Java arbitrary comparator on Object

240 Views Asked by At

Let's say I am building a TreeSet of an object for which the ordering depends on only one value.

I cannot do

TreeSet<Foo> tree = new TreeSet<>(Comparator.comparingInt(Foo::getX));

because if I add two different Foo objects with the same x then one would replace the other (i.e. if I do tree.add(foo1) and tree.add(foo2), tree.size() will be 1 instead of 2).

I could compare every field of Foo, but I would like two instances of Foo to be considered distinct, even if every field is the same.

One solution that "almost works" would be

TreeSet<Foo> tree = new TreeSet<>(Comparator.comparingInt(Foo::getX).thenComparing(Foo::hashCode));

But this would fail when there is a hash collision.

In summary, I am looking to something similar to

TreeSet<Foo> tree = new TreeSet<>(Comparator.comparingInt(Foo::getX).thenComparing(Foo::getInternalAddress));

But of course we don't have access to such method.

Workarounds

I know there are workarounds:

  • if I don't care about the objects themselves but just how many are in the tree, I can use a multiset TreeMap<Foo, Integer> (and comparing all the fields) that give me how many Foos for a specific x
  • if I do care about the objects (I am making reference equality checks) I can use a different multiset TreeMap<Foo, List<Foo>> (or TreeMap<Integer, List<Foo>> with the key being x). But if there are very few "duplicated" foos, this is a waste of space taken by all the singleton lists.
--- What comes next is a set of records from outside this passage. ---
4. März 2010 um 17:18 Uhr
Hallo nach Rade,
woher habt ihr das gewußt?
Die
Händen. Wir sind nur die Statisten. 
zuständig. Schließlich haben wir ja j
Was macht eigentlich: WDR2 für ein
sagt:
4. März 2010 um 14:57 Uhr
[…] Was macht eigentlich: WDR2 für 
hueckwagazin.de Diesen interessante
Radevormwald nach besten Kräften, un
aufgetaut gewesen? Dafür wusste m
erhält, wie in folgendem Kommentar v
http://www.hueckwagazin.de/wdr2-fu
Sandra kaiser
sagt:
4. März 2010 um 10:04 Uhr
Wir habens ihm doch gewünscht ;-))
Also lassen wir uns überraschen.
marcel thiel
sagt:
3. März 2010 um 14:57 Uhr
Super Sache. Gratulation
So while I know there are workarounds with a TreeMap, I still wonder if there is a way to do that with just a TreeSet.

2

There are 2 best solutions below

2
Joachim Sauer On BEST ANSWER

Guava provides Ordering.arbitrary() which you can use to construct your desired Comparator:

Comparator.comparingInt(Foo::getX).thenComparing(Ordering.arbitrary())

Ordering.arbitrary() internally uses System.identityHashCode which almost solves your "order arbitrary, but consider identity" problem, except there's no guarantee that identityHashCode will never collide (trivially, since it's a 32bit value and a Java project can easily create more than 232 objects, given enough memory).
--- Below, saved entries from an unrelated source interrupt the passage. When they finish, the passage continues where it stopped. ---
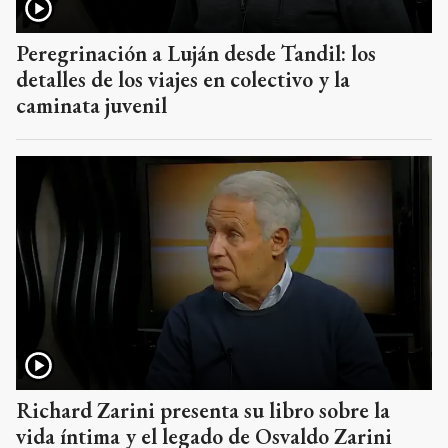
Peregrinación a Luján desde Tandil: los
detalles de los viajes en colectivo y la
caminata juvenil
Richard Zarini presenta su libro sobre la
vida íntima y el legado de Osvaldo Zarini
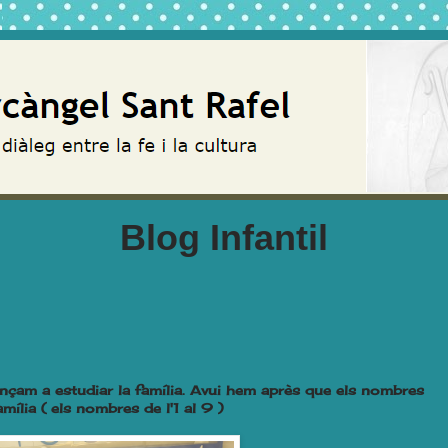
Blog Infantil
ençam a estudiar la família. Avui hem après que els nombres
ília ( els nombres de l'1 al 9 )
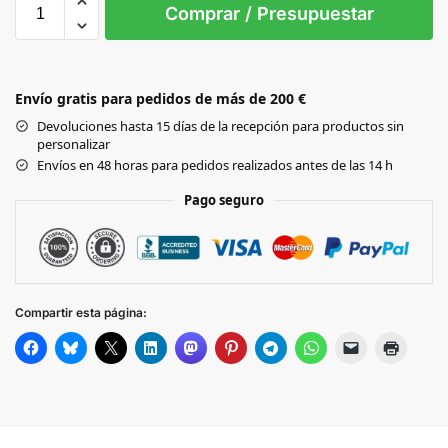
XXL
3XL
L
M
S
Comprar / Presupuestar
Black
Envío gratis para pedidos de más de 200 €
NAVY
Devoluciones hasta 15 días de la recepción para productos sin
personalizar
WHITE
Envíos en 48 horas para pedidos realizados antes de las 14 h
Pago seguro
ANTHRACITE
Compartir esta página:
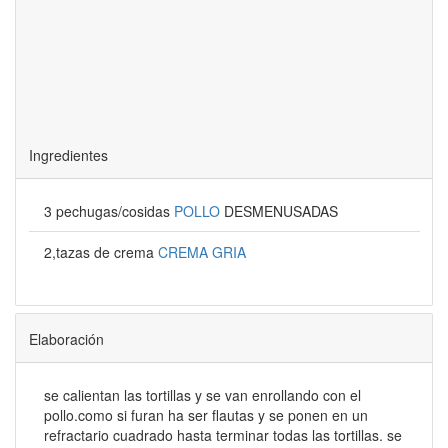
Ingredientes
3 pechugas/cosidas
POLLO
DESMENUSADAS
2,tazas de crema
CREMA GRIA
Elaboración
se calientan las tortillas y se van enrollando con el
pollo.como si furan ha ser flautas y se ponen en un
refractario cuadrado hasta terminar todas las tortillas. se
Ordering.arbitrary() uses some neat tricks to still sort objects with colliding identityHashCode values in a consistent (but arbitrary!) way, see its code.

5
Ricola On

With an external library

See @Joachim Sauer's answer and @Stuart Marks's comment : Guava's Ordering.arbitrary().

Without external libraries

Add an id field to Foo that is unique for each instance.

With UUID class

Suggested by @Sweeper in a comment.

class Foo {
  private UUID uuid = UUID.randomUUID();
...
}
...
new TreeSet<>(Comparator.comparingInt(Foo::getX).thenComparing(Foo::getUUID));

The chance of collisions are almost inexistent (https://stackoverflow.com/a/24876263/7424948), but if you are paranoid you can use the custom instance counter below.

Instance counter

class Foo {
  // if only one thread, otherwise use AtomicInteger for thread-safe.
  // assuming we'll get less than Integer.MAX_VALUE instances, otherwise use long.
  private static int counter = 0;
  private int id;

  public Foo(...){
    id = counter++;
  } 
...
}
...
new TreeSet<>(Comparator.comparingInt(Foo::getX).thenComparingInt(Foo::getId));

Advantage over UUID is that it takes less space (32 bits per instance instead of 128 bits) and that there is less computation to get the id.